Saved entries:
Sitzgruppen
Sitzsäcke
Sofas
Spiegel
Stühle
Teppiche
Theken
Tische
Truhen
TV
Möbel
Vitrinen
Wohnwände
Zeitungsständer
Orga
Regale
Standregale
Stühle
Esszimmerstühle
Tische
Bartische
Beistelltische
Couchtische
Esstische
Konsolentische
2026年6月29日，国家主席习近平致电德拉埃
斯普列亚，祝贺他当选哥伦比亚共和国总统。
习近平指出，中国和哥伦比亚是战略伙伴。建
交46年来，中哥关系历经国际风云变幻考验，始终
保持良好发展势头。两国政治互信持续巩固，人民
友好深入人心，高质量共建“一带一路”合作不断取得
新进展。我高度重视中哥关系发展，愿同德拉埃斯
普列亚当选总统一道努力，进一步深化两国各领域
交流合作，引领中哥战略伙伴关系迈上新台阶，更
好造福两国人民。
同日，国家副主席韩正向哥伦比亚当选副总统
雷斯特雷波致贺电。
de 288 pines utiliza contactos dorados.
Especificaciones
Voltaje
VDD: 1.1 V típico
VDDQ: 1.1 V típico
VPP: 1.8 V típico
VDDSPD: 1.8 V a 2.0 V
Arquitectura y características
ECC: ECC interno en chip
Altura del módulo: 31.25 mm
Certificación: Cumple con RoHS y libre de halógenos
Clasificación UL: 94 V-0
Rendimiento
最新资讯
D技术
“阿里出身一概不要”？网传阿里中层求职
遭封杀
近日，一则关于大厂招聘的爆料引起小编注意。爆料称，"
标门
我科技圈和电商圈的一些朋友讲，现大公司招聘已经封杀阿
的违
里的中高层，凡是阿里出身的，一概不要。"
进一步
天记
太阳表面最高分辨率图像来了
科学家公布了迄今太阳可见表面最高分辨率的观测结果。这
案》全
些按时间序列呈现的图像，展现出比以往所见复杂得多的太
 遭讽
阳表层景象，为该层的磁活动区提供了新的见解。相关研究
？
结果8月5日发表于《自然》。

§ **Problem details**
Lines that contain "típico" should be pulled from the entries above and reported.

§ **Answer section**
VDD: 1.1 V típico
VDDQ: 1.1 V típico
VPP: 1.8 V típico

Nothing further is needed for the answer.